JOSEPH (entrant avec une lettre.)
De la part du docteur Dardonneau…

DEFONTENAGE
Ah ! ma consultation… (Lisant.)
"Névrose héréditaire et persistante. Six semaines de séjour aux eaux d'Aix."

ROQUEFAVOUR (à part.)
A la bonne heure, je reconnais mon Dardonneau.

DEFONTENAGE
Comment !… il faut que j'aille aux eaux d'Aix… Allons donc !…

ERNESTINE
Dame !… mon ami, s'il s'agit de ta santé…

DEFONTENAGE
Je me porte comme le dôme des Invalides !…

ROQUEFAVOUR
Ne plaisantez pas… J'ai connu un homme de votre âge, affecté comme vous d'une névrose héréditaire au coude…

DEFONTENAGE
Eh bien ?…

ROQUEFAVOUR
Eh bien !… il en est devenu hydropique.

DEFONTENAGE
Ah ! mon Dieu !…

ROQUEFAVOUR (appelant.)
Joseph ! Julie !… il n'y a pas de temps à perdre !…(Julie paraît.)
Les malles de Monsieur… Monsieur part…

DEFONTENAGE
Mais… cependant…

ROQUEFAVOUR
Hydropique !… Mais soyez tranquille, nous aurons soin de la maison… nous vous écrirons tous les jours.

ERNESTINE
Tous les jours !

DEFONTENAGE
Comment, nous !… Mais j'emmène ma femme !

ROQUEFAVOUR
Ah ! Diable !…

DEFONTENAGE (passant à Ernestine.)
N'est-ce pas, ma bonne amie ?…

ERNESTINE
Dame ! si ça vous fait plaisir…

DEFONTENAGE (à part.)
C'est très fort, ce que je fais là !… (Haut à Roquefavour.)
Vous resterez avec Joseph… Vous surveillerez la domesticité… Je vous recommande les meubles… Vous battrez les fauteuils et vous tuerez les papillons…
(Pendant ce monologue, Ernestine est remontée.)

ROQUEFAVOUR (à part.)
Sapristi !… ça ne fait plus mon compte. (Se frottant le coude tout à coup et poussant un cri.)
Aïe !…

DEFONTENAGE ET ERNESTINE
Qu'avez-vous donc?…

ROQUEFAVOUR
C'est votre douleur… névrose héréditaire… Ça se gagne !

DEFONTENAGE
Comment?

ROQUEFAVOUR
Allons ! il faut que j'aille aussi aux eaux d'Aix… Nous partirons ensemble…

DEFONTENAGE
Comment !… Ah ! çà, vous avez donc de l'argent ?…

ROQUEFAVOUR
Non… mais puisque nous sommes en compte…

DEFONTENAGE
Ah ! permettez !…

ROQUEFAVOUR
Vous avez votre gage…

DEFONTENAGE (gagnant la gauche.)
C'est juste… (À part.)
Si je le laisse à Paris, il est capable de vendre les meubles ; je lui prends un billet jusqu'à Macon… et une fois là, je le lâche !…

ROQUEFAVOUR (à part.)
Il me reste quatre cents francs… et ma montre…

JOSEPH (à Ernestine.)
Madame, emmène-t-elle… Edmond?…

ERNESTINE (regardant Roquefavour.)
Oh ! non ! il est trop mal élevé…
(Joseph et Julie sont entrés avec divers effets, paletot, manteaux, malle, sac de nuit, etc.)

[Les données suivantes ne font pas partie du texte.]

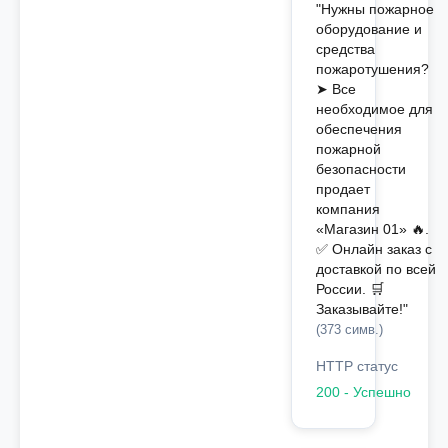
"Нужны пожарное
оборудование и
средства
пожаротушения?
➤ Все
необходимое для
обеспечения
пожарной
безопасности
продает
компания
«Магазин 01» 🔥.
✅ Онлайн заказ с
доставкой по всей
России. 🛒
Заказывайте!"
(373 симв.)
HTTP статус
200 - Успешно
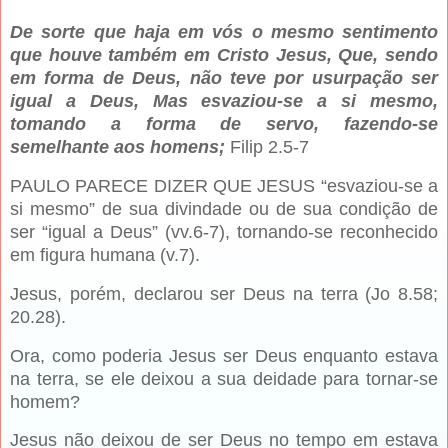
De sorte que haja em vós o mesmo sentimento
que houve também em Cristo Jesus, Que, sendo
em forma de Deus, não teve por usurpação ser
igual a Deus, Mas esvaziou-se a si mesmo,
tomando a forma de servo, fazendo-se
semelhante aos homens;
Filip 2.5-7
PAULO PARECE DIZER QUE JESUS “esvaziou-se a
si mesmo” de sua divindade ou de sua condição de
ser “igual a Deus” (vv.6-7), tornando-se reconhecido
em figura humana (v.7).
Jesus, porém, declarou ser Deus na terra (Jo 8.58;
20.28).
Ora, como poderia Jesus ser Deus enquanto estava
na terra, se ele deixou a sua deidade para tornar-se
homem?
Jesus não deixou de ser Deus no tempo em estava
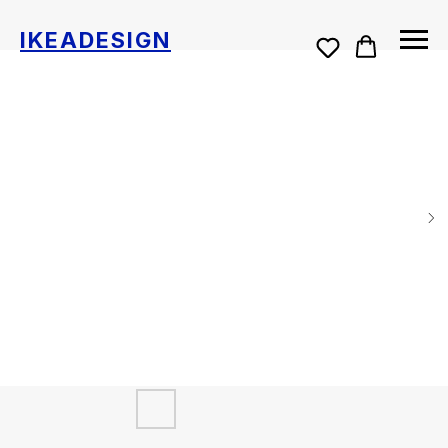
IKEADESIGN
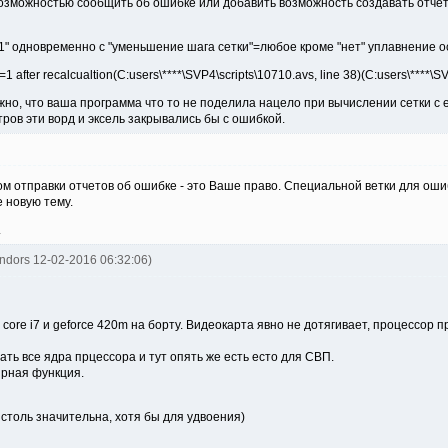
возможностью сообщить об ошибке или добавить возможность создавать отчёт 
 1" одновременно с "уменьшение шага сетки"=любое кроме "нет" уплавнение 
 after recalcualtion(C:users\****\SVP4\scripts\10710.avs, line 38)(C:users\****\SVP
о, что ваша программа что то не поделила нацело при вычислении сетки с её
ров эти ворд и эксель закрывались бы с ошибкой.
м отправки отчетов об ошибке - это Ваше право. Специальной ветки для ошиб
 новую тему.
.
ndors 12-02-2016 06:32:06)
core i7 и geforce 420m на борту. Видеокарта явно не дотягивает, процессор п
ть все ядра прцессора и тут опять же есть есто для СВП.
ярная функция.
столь значительна, хотя бы для удвоения)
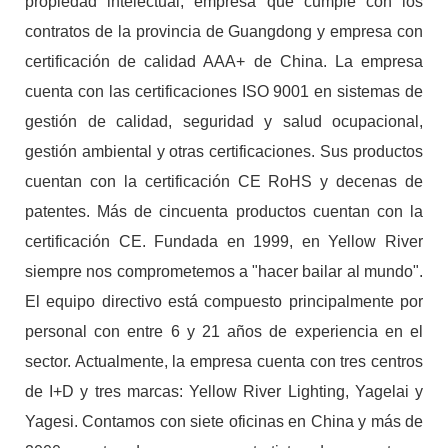
propiedad intelectual, empresa que cumple con los
contratos de la provincia de Guangdong y empresa con
certificación de calidad AAA+ de China. La empresa
cuenta con las certificaciones ISO 9001 en sistemas de
gestión de calidad, seguridad y salud ocupacional,
gestión ambiental y otras certificaciones. Sus productos
cuentan con la certificación CE RoHS y decenas de
patentes. Más de cincuenta productos cuentan con la
certificación CE. Fundada en 1999, en Yellow River
siempre nos comprometemos a "hacer bailar al mundo".
El equipo directivo está compuesto principalmente por
personal con entre 6 y 21 años de experiencia en el
sector. Actualmente, la empresa cuenta con tres centros
de I+D y tres marcas: Yellow River Lighting, Yagelai y
Yagesi. Contamos con siete oficinas en China y más de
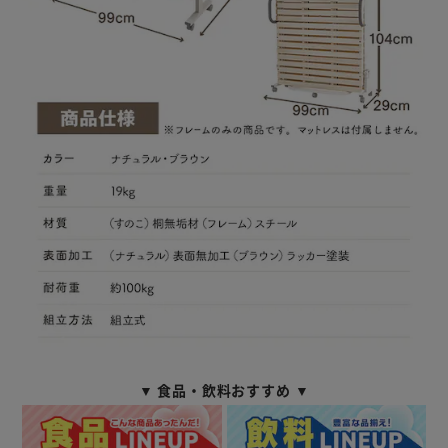
▼ 食品・飲料おすすめ ▼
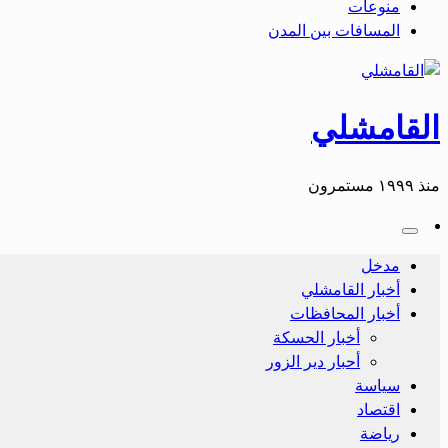
منوعات
المسافات بين المدن
القامشلي
منذ ١٩٩٩ مستمرون
مدخل
أخبار القامشلي
أخبار المحافظات
أخبار الحسكة
أحبار دير الزور
سياسة
اقتصاد
رياضة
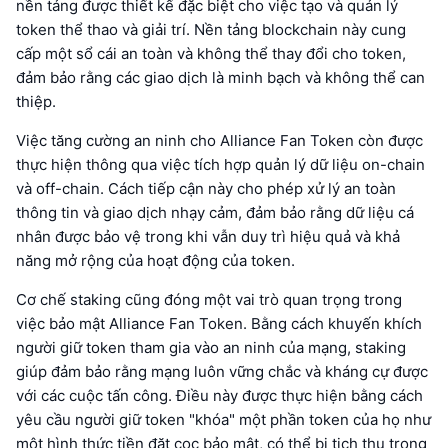
nền tảng được thiết kế đặc biệt cho việc tạo và quản lý
token thể thao và giải trí. Nền tảng blockchain này cung
cấp một sổ cái an toàn và không thể thay đổi cho token,
đảm bảo rằng các giao dịch là minh bạch và không thể can
thiệp.
Việc tăng cường an ninh cho Alliance Fan Token còn được
thực hiện thông qua việc tích hợp quản lý dữ liệu on-chain
và off-chain. Cách tiếp cận này cho phép xử lý an toàn
thông tin và giao dịch nhạy cảm, đảm bảo rằng dữ liệu cá
nhân được bảo vệ trong khi vẫn duy trì hiệu quả và khả
năng mở rộng của hoạt động của token.
Cơ chế staking cũng đóng một vai trò quan trọng trong
việc bảo mật Alliance Fan Token. Bằng cách khuyến khích
người giữ token tham gia vào an ninh của mạng, staking
giúp đảm bảo rằng mạng luôn vững chắc và kháng cự được
với các cuộc tấn công. Điều này được thực hiện bằng cách
yêu cầu người giữ token "khóa" một phần token của họ như
một hình thức tiền đặt cọc bảo mật, có thể bị tịch thu trong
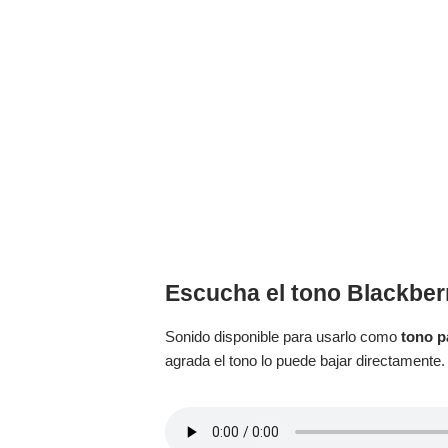
Escucha el tono Blackber
Sonido disponible para usarlo como
tono p
agrada el tono lo puede bajar directamente.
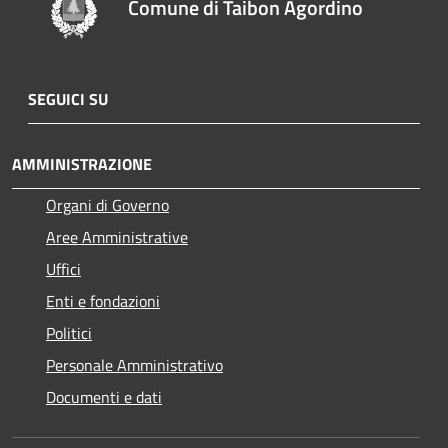
Comune di Taibon Agordino
SEGUICI SU
AMMINISTRAZIONE
Organi di Governo
Aree Amministrative
Uffici
Enti e fondazioni
Politici
Personale Amministrativo
Documenti e dati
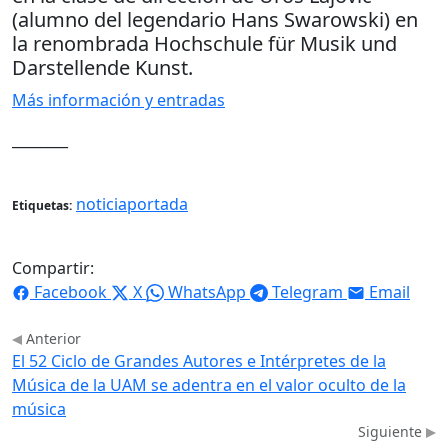
(alumno del legendario Hans Swarowski) en
la renombrada Hochschule für Musik und
Darstellende Kunst.
Más información y entradas
________
noticiaportada
Etiquetas:
Compartir:
Facebook
X
WhatsApp
Telegram
Email
Anterior
El 52 Ciclo de Grandes Autores e Intérpretes de la
Música de la UAM se adentra en el valor oculto de la
música
Siguiente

CHOEUR (AIR : finale de La Corneille.)
Ne balançons pas, Nous devons, c'est sage, Nous mettre en voyage; La santé nous attend là-bas.

LES DEUX DOMESTIQUES
Ne retardons pas, Vous devez, c'est sage, Vous mettre en voyage, La santé vous attend là-bas.